January 18th, 2014 |  Published in Weekend tech diversions

Target data breach 2


Gregory P. Bufithis, Esq.  Founder/CEO


18 January 2014 – The tsunami of reporting and comment on the Target data breach keeps cresting, and cresting, and cresting. In Brian Krebs’ latest article on the Target breach (he was the chap who got the ball rolling on this data breach disclosure) we learn a few things about the nature of the attack. We learn from Brian through unnamed sources that the entry point was a Web server, which allowed attackers to eventually set up shop on an internal server used for exfiltration and install malware on an undisclosed number of store POS machines.

And in a brilliant piece by 451 Security (part of 451 Research) we learned about “segregated networks”, the basic goal of which is “to limit the ability of a threat to progress into or out of a network segment containing systems with some common role”. In short, to limit the exposure of internal networks if websites on those servers should get hacked. Something Target’s IT team was seriously in need of. For the full piece by 451 Security click here.

To understand the Target data breach issues … in fact any/all data breach issues (a general overview, the technical specifics, etc., etc.) … I rely on the Krebs site and the 451 Security site. Both sites provide information and analysis focused on the latest developments in enterprise IT security and insight and all of the up-and-coming technology in the security sector. 451 Security does one better by analyzing the activities of security vendors bringing products to market, as well as factors influencing funding and M&A in the security marketplace … a hot, hot, hot area if you have been following the Mandiant/FireEye merger.


[ A DIGRESSION: readers have noted I tend to wax lyrical about the 451 Research. With good reason. Please see my personal note at the end of this post. * ]

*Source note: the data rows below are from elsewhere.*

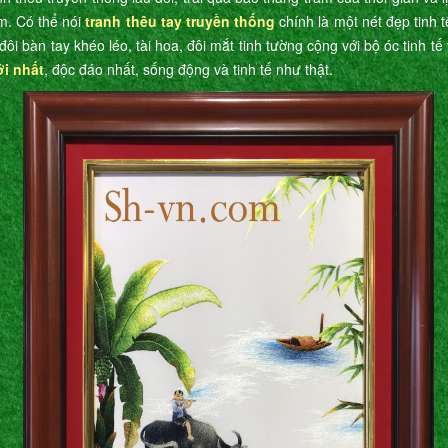
m. Có thể nói
tranh thêu tay truyền thống
chính là một nét đẹp tinh 
đôi bàn tay khéo léo, tài hoa, đôi mắt tinh tường cộng với bộ óc tinh t
ới nhất
, độc đáo nhất, sống động và tinh tế như thật.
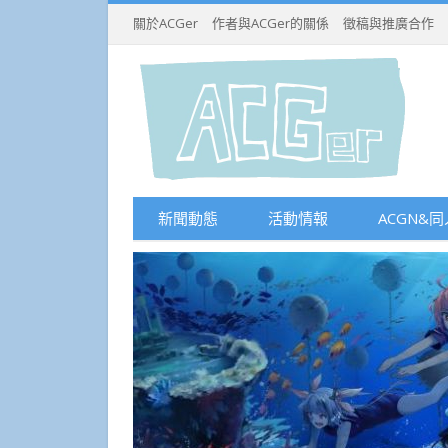
關於ACGer
作者與ACGer的關係
徵稿與推廣合作
新聞動態
活動情報
ACGN&同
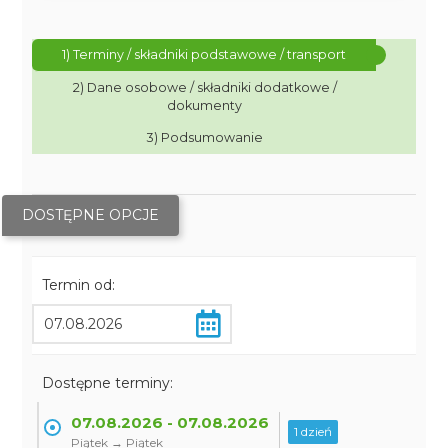
1) Terminy / składniki podstawowe / transport
2) Dane osobowe / składniki dodatkowe /
dokumenty
3) Podsumowanie
DOSTĘPNE OPCJE
Termin od:
Dostępne terminy:
07.08.2026 - 07.08.2026
1 dzień
Piątek → Piątek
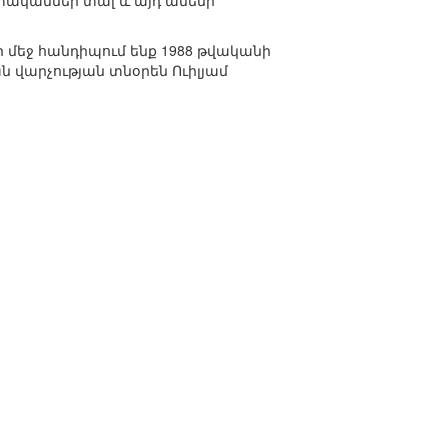
տականներ տալ և այդ ամենի
եջ հանդիպում ենք 1988 թվականի
ն վարչության տնօրեն Ուիլյամ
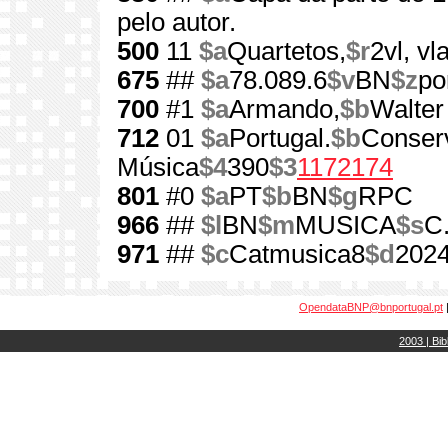
pelo autor.
500
11
$a
Quartetos,
$r
2vl, vla
675
##
$a
78.089.6
$v
BN
$z
po
700
#1
$a
Armando,
$b
Walter
712
01
$a
Portugal.
$b
Conserv
Música
$4
390
$3
1172174
801
#0
$a
PT
$b
BN
$g
RPC
966
##
$l
BN
$m
MUSICA
$s
C
971
##
$c
Catmusica8
$d
202
OpendataBNP@bnportugal.pt
2003 | Bib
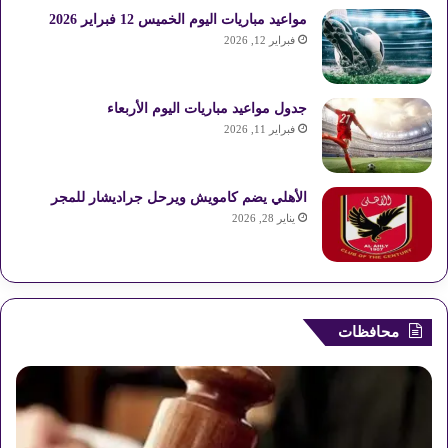
مواعيد مباريات اليوم الخميس 12 فبراير 2026
فبراير 12, 2026
جدول مواعيد مباريات اليوم الأربعاء
فبراير 11, 2026
الأهلي يضم كامويش ويرحل جراديشار للمجر
يناير 28, 2026
محافظات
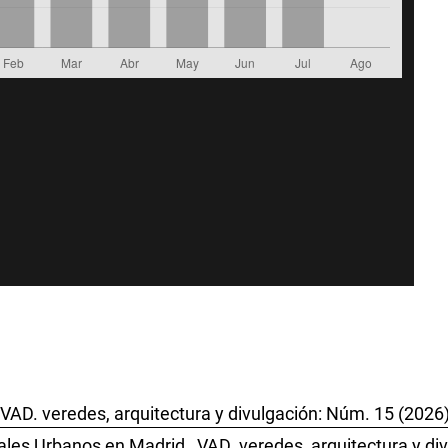
VAD. veredes, arquitectura y divulgación: Núm. 15 (202
les Urbanos en Madrid
,
VAD. veredes, arquitectura y d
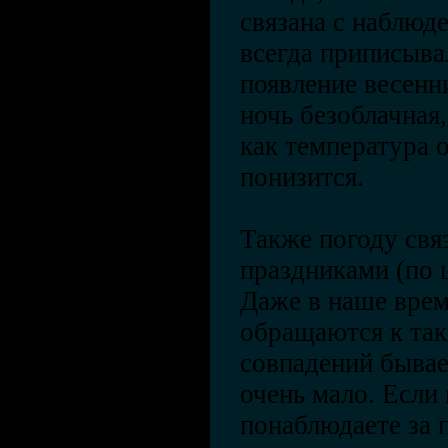
связана с наблюд
всегда приписыва
появление весенн
ночь безоблачная,
как температура
понизится.
Также погоду свя
праздниками (по 
Даже в наше врем
обращаются к та
совпадений бывае
очень мало. Если
понаблюдаете за 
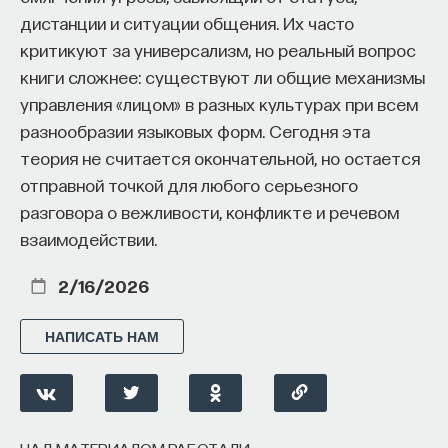
дистанции и ситуации общения. Их часто
критикуют за универсализм, но реальный вопрос
книги сложнее: существуют ли общие механизмы
управления «лицом» в разных культурах при всем
разнообразии языковых форм. Сегодня эта
теория не считается окончательной, но остается
отправной точкой для любого серьезного
разговора о вежливости, конфликте и речевом
взаимодействии.
2/16/2026
НАПИСАТЬ НАМ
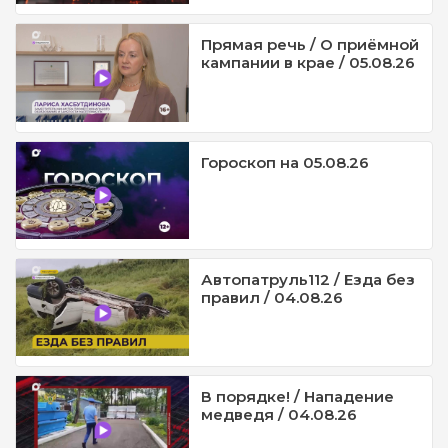
Прямая речь / О приёмной
кампании в крае / 05.08.26
Гороскоп на 05.08.26
Автопатруль112 / Езда без
правил / 04.08.26
В порядке! / Нападение
медведя / 04.08.26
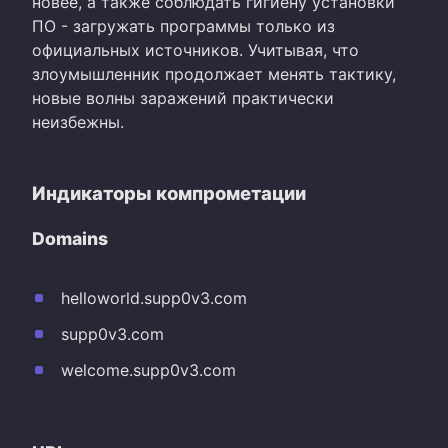
новее, а также соблюдать гигиену установки
ПО - загружать программы только из
официальных источников. Учитывая, что
злоумышленник продолжает менять тактику,
новые волны заражений практически
неизбежны.
Индикаторы компрометации
Domains
helloworld.supp0v3.com
supp0v3.com
welcome.supp0v3.com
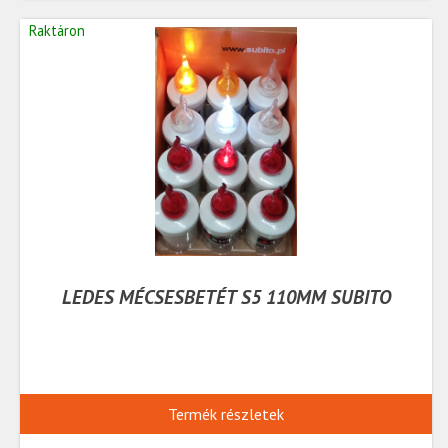
Raktáron
LEDES MÉCSESBETÉT S5 110MM SUBITO
Termék részletek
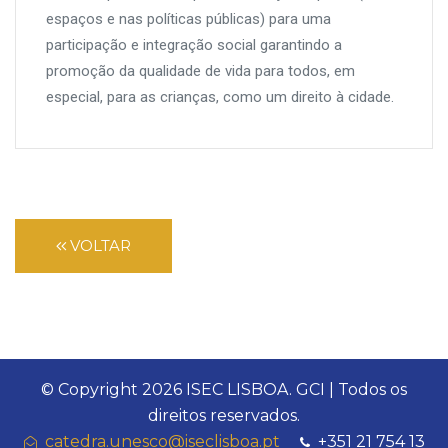
espaços e nas políticas públicas) para uma
participação e integração social garantindo a
promoção da qualidade de vida para todos, em
especial, para as crianças, como um direito à cidade.
VOLTAR
© Copyright
2026 ISEC LISBOA. GCI | Todos os
direitos reservados.
catedra.unesco@iseclisboa.pt
+351 21 754 13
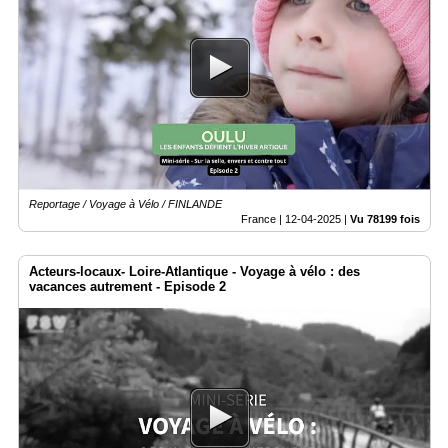
Reportage / Voyage à Vélo / FINLANDE
France |
12-04-2025
|
Vu 78199 fois
Acteurs-locaux- Loire-Atlantique - Voyage à vélo : des
vacances autrement - Episode 2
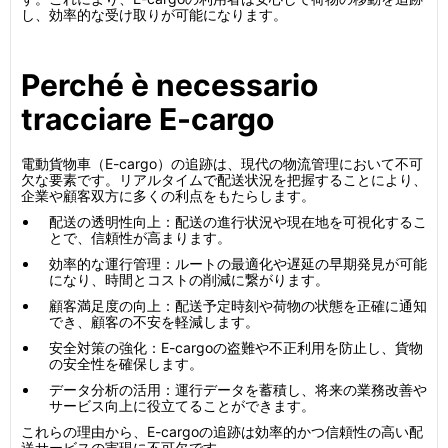
し、効率的な受け取りが可能になります。
Perché è necessario
tracciare E-cargo
電動貨物車（E-cargo）の追跡は、現代の物流管理において不可
欠な要素です。リアルタイムで配送状況を把握することにより、
企業や顧客双方に多くの利点をもたらします。
配送の透明性向上：配送の進行状況や現在地を可視化するこ
とで、信頼性が高まります。
効率的な運行管理：ルートの最適化や遅延の早期発見が可能
になり、時間とコストの削減に繋がります。
顧客満足度の向上：配送予定時刻や荷物の状態を正確に通知
でき、顧客の不安を軽減します。
安全対策の強化：E-cargoの盗難や不正利用を防止し、貨物
の安全性を確保します。
データ分析の活用：運行データを蓄積し、将来の業務改善や
サービス向上に役立てることができます。
これらの理由から、E-cargoの追跡は効率的かつ信頼性の高い配
送サービスの実現に不可欠です。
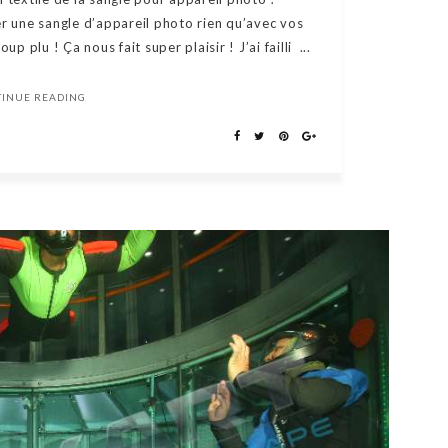
er une sangle d’appareil photo rien qu’avec vos
p plu ! Ça nous fait super plaisir ! J’ai failli ...
TINUE READING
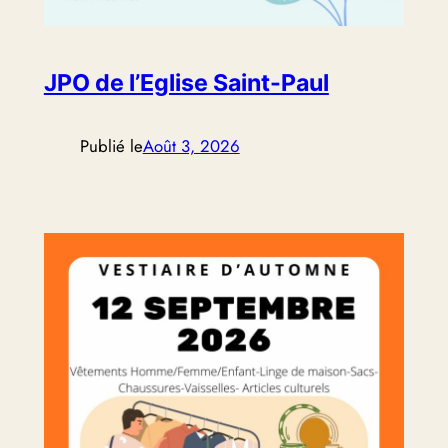
JPO de l’Eglise Saint-Paul
Publié le
Août 3, 2026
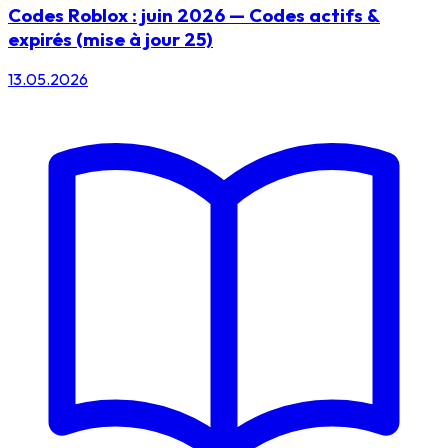
Codes Roblox : juin 2026 — Codes actifs &
expirés (mise à jour 25)
13.05.2026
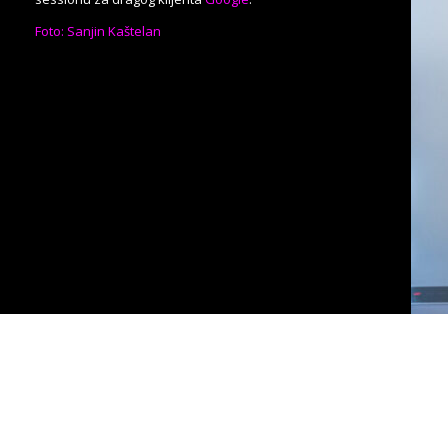
Foto: Sanjin Kaštelan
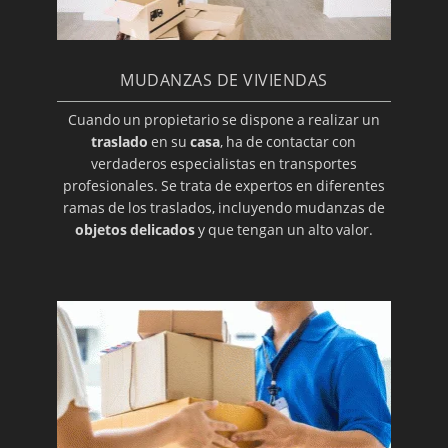
MUDANZAS DE VIVIENDAS
Cuando un propietario se dispone a realizar un
traslado
en su
casa
, ha de contactar con
verdaderos especialistas en transportes
profesionales. Se trata de expertos en diferentes
ramas de los traslados, incluyendo mudanzas de
objetos delicados
y que tengan un alto valor.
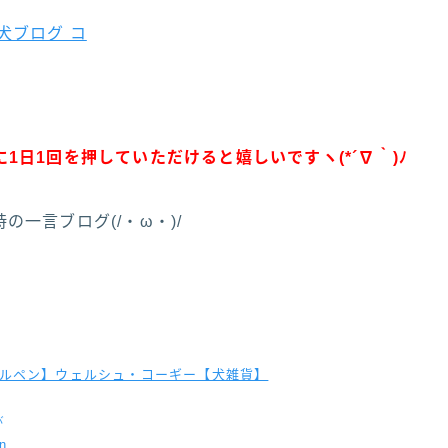
に
1
日
1
回を押していただけると嬉しいですヽ
(*´
∇
｀
)
ﾉ
の一言ブログ(/・ω・)/
ルペン】ウェルシュ・コーギー【犬雑貨】
バ
n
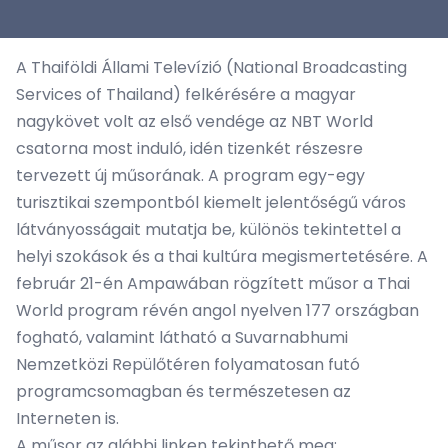
A Thaiföldi Állami Televízió (National Broadcasting
Services of Thailand) felkérésére a magyar
nagykövet volt az első vendége az NBT World
csatorna most induló, idén tizenkét részesre
tervezett új műsorának. A program egy-egy
turisztikai szempontból kiemelt jelentőségű város
látványosságait mutatja be, különös tekintettel a
helyi szokások és a thai kultúra megismertetésére. A
február 21-én Ampawában rögzített műsor a Thai
World program révén angol nyelven 177 országban
fogható, valamint látható a Suvarnabhumi
Nemzetközi Repülőtéren folyamatosan futó
programcsomagban és természetesen az
Interneten is.
A műsor az alábbi linken tekinthető meg:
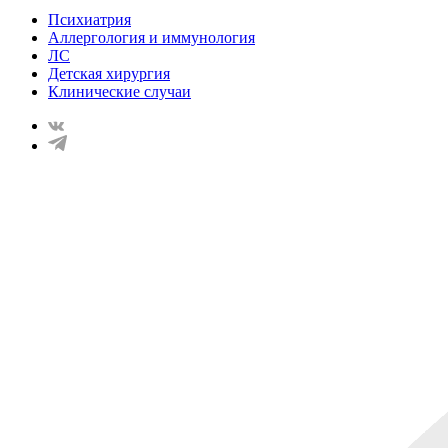
Психиатрия
Аллергология и иммунология
ЛС
Детская хирургия
Клинические случаи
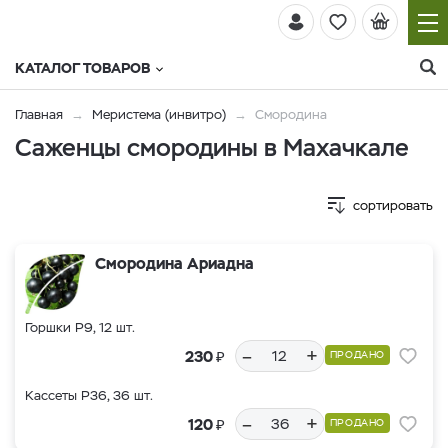
КАТАЛОГ ТОВАРОВ
Главная
Меристема (инвитро)
Смородина
Саженцы смородины в Махачкале
сортировать
Смородина Ариадна
Горшки Р9, 12 шт.
–
+
₽
230
ПРОДАНО
Кассеты Р36, 36 шт.
–
+
₽
120
ПРОДАНО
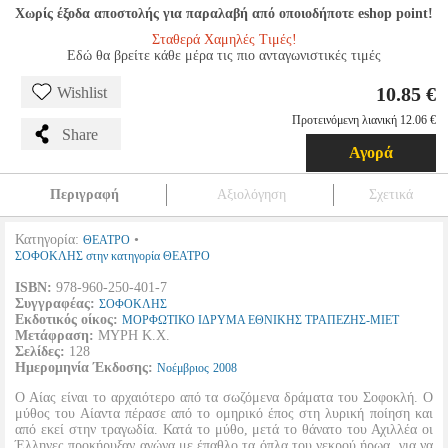
Χωρίς έξοδα αποστολής για παραλαβή από οποιοδήποτε eshop point!
Σταθερά Χαμηλές Τιμές!
Εδώ θα βρείτε κάθε μέρα τις πιο ανταγωνιστικές τιμές
10.85 €
Wishlist
Προτεινόμενη λιανική 12.06 €
Share
Αγορά
Περιγραφή
Αξιολόγηση
Σχετικά
Κατηγορία:
•
ΘΕΑΤΡΟ
ΣΟΦΟΚΛΗΣ στην κατηγορία ΘΕΑΤΡΟ
ISBN:
978-960-250-401-7
Συγγραφέας:
ΣΟΦΟΚΛΗΣ
Εκδοτικός οίκος:
ΜΟΡΦΩΤΙΚΟ ΙΔΡΥΜΑ ΕΘΝΙΚΗΣ ΤΡΑΠΕΖΗΣ-ΜΙΕΤ
Μετάφραση:
ΜΥΡΗ Κ.Χ.
Σελίδες:
128
Ημερομηνία Έκδοσης:
Νοέμβριος
2008
Ο Αίας είναι το αρχαιότερο από τα σωζόμενα δράματα του Σοφοκλή. Ο
μύθος του Αίαντα πέρασε από το ομηρικό έπος στη λυρική ποίηση και
από εκεί στην τραγωδία. Κατά το μύθο, μετά το θάνατο του Αχιλλέα οι
Έλληνες προκήρυξαν αγώνα με έπαθλο τα όπλα του νεκρού ήρωα, για να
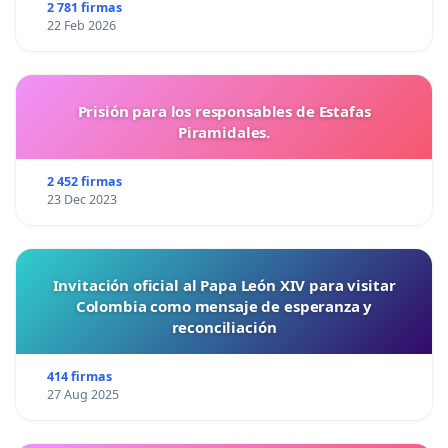
2 781 firmas
22 Feb 2026
Prisión para los responsables de Estafas
Piramidales.
2 452 firmas
23 Dec 2023
Invitación oficial al Papa León XIV para visitar
Colombia como mensaje de esperanza y
reconciliación
414 firmas
27 Aug 2025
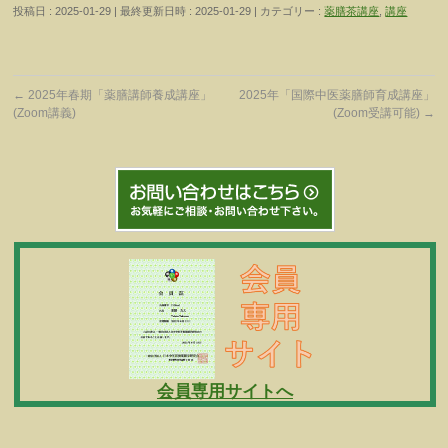
投稿日 : 2025-01-29
最終更新日時 : 2025-01-29
カテゴリー :
薬膳茶講座
,
講座
←
2025年春期「薬膳講師養成講座」
2025年「国際中医薬膳師育成講座」
(Zoom講義)
(Zoom受講可能)
→
会員専用サイトへ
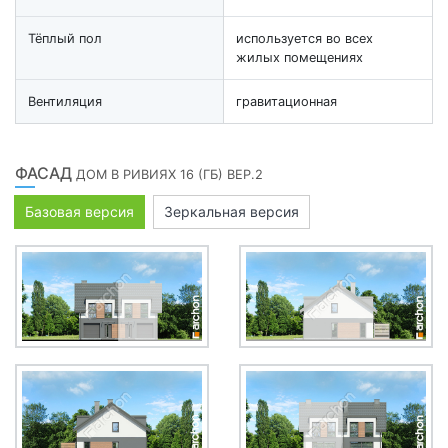
Тёплый пол
используется во всех
жилых помещениях
Вентиляция
гравитационная
ФАСАД
ДОМ В РИВИЯХ 16 (ГБ) ВЕР.2
Базовая версия
Зеркальная версия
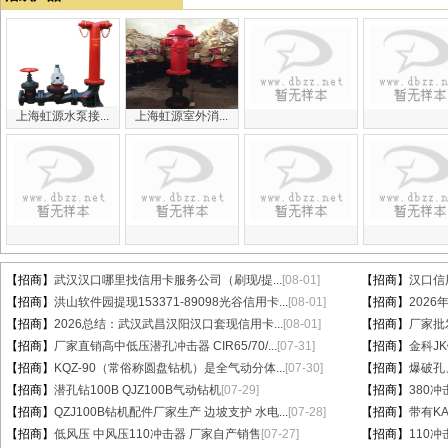
上海虹源水泵接...
上海虹源室外消...
【招商】
武汉汉口哪里找信用卡服务公司（刷现/提...
[08-01]
【招商】
汉口信
【招商】
洪山软件园提现153371-89098光谷信用卡...
[08-01]
【招商】
202
【招商】
2026总结：武汉武昌汉阳汉口套现信用卡...
[08-01]
【招商】
厂家批
【招商】
厂家直销高中低压潜孔冲击器 CIR65/70/...
[07-31]
【招商】
金科J
【招商】
KQZ-90（常俗称圆盘钻机）是全气动分体...
[07-30]
【招商】
爆破孔
【招商】
潜孔钻100B QJZ100B气动钻机
[07-29]
【招商】
380冲
【招商】
QZJ100B钻机配件厂家生产 边坡支护 水电...
[07-28]
【招商】
带有KA
【招商】
低风压 中风压110冲击器 厂家自产销售
[07-27]
【招商】
110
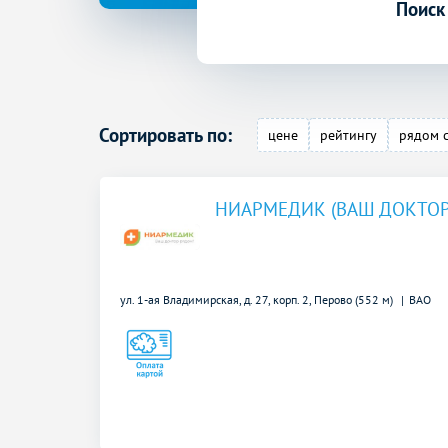
Поиск
Сортировать по:
цене
рейтингу
рядом 
НИАРМЕДИК (ВАШ ДОКТОР
ул. 1-ая Владимирская, д. 27, корп. 2,
Перово (552 м)
ВАО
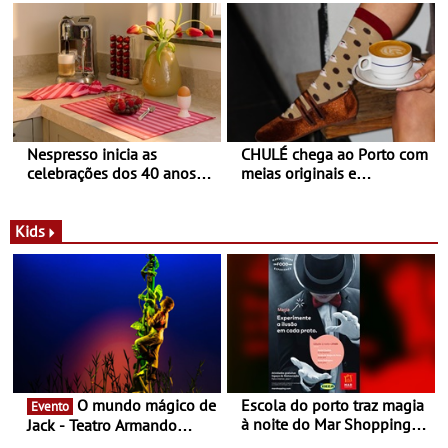
Balance
Nespresso inicia as
CHULÉ chega ao Porto com
celebrações dos 40 anos
meias originais e
com parceria exclusiva com
sustentáveis - A marca
a marca portuguesa Torres
portuguesa inaugurou um
Novas - Edição limitada
espaço no ViaCatarina
Kids
Nespresso x Torres Novas
Shopping
O mundo mágico de
Escola do porto traz magia
Evento
à noite do Mar Shopping
Jack - Teatro Armando
Matosinhos - No sábado,
Cortez até 24 de Março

Meanwhile a report by iSIGHT Partners on the Target breach (which was commissioned by the Department of Homeland Security) calls this a “brand new ecrime”. I have summarized below a few points from the report (a report not publicly available but numerous media have obtained copies and commentary is appearing in The New York TimesThe Wall Street JournalNBC News, and elsewhere so I have read through them and collected a few of the highlights):

1. The report details the type of software used in the massive hack, how it was effective and mentions regions known to have the software coding prowess to pull off this kind of digital heist. This comment will be familiar to anyone who attended the inaugural Georgetown Law Cybersecurity Law Institute last year: “Memory scraping capabilities has been available in the Russian-language underground for some time. While Eastern Europe has been the focal point for POS malware development and use, cyber criminals in Brazil have used the technique since at least 2009. Globally, this trend will probably continue because malware offers important cost and risk advantages over hardware skimming techniques.” But the report does not draw conclusions on who is ultimately responsible for the attack.

2. The data breach was caused by a type of malware, similar to a computer virus, placed in a store’s point-of-sale systems. While some components of the breach operation were technically sophisticated, the operational sophistication of the compromise activity makes this case stand out: “the intrusion operators displayed innovation and a high degree of skill in orchestrating the various components of the activity.”

3. This stuff is very complicated. I spent some time this weekend with folks from Intercede (great contacts I met at MWC last year  who will be back this year) who walked me through the revelations to date. Here’s how the malware works: the insidious file triggers an exploit hook that starts to suck up information on transactions in the memory of the cash register system or the server that controls it. Since the data on credit cards is encrypted, the system works by getting it in the authorization stage while it is in the memory of the POS system, unencrypted. The tactic used during the Target holiday hackers is “new to eCrime,” the report says, and “covertly subverts network controls and common forensic tactics to conceal all data transfers.”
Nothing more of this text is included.